_Work to be completed_
Starting at the first line of the data, print each line verbatim up to and including the line bearing "to share its", omitting pictures.

[Page-level text extractions]

----

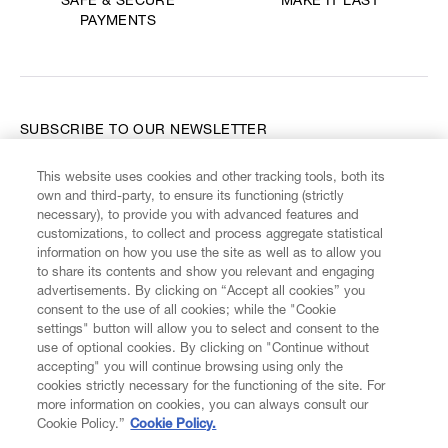
MAKE IT LAST
SAFE & SECURE
PAYMENTS
SUBSCRIBE TO OUR NEWSLETTER
This website uses cookies and other tracking tools, both its
Enter your email
*
own and third-party, to ensure its functioning (strictly
necessary), to provide you with advanced features and
customizations, to collect and process aggregate statistical
information on how you use the site as well as to allow you
FIND US ON
to share its contents and show you relevant and engaging
advertisements. By clicking on “Accept all cookies” you
consent to the use of all cookies; while the "Cookie
settings" button will allow you to select and consent to the
use of optional cookies. By clicking on "Continue without
accepting" you will continue browsing using only the
CUSTOMER SERVICE
LEGAL
DIGITAL
POLICY
cookies strictly necessary for the functioning of the site. For
more information on cookies, you can always consult our
Cookie Policy.”
Cookie Policy.
ABOUT VIVIENNE WESTWOOD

----

_Solution to this exercise_
MAKE IT LAST
SAFE & SECURE
PAYMENTS
SUBSCRIBE TO OUR NEWSLETTER
This website uses cookies and other tracking tools, both its
Enter your email
*
own and third-party, to ensure its functioning (strictly
necessary), to provide you with advanced features and
customizations, to collect and process aggregate statistical
information on how you use the site as well as to allow you
FIND US ON
to share its contents and show you relevant and engaging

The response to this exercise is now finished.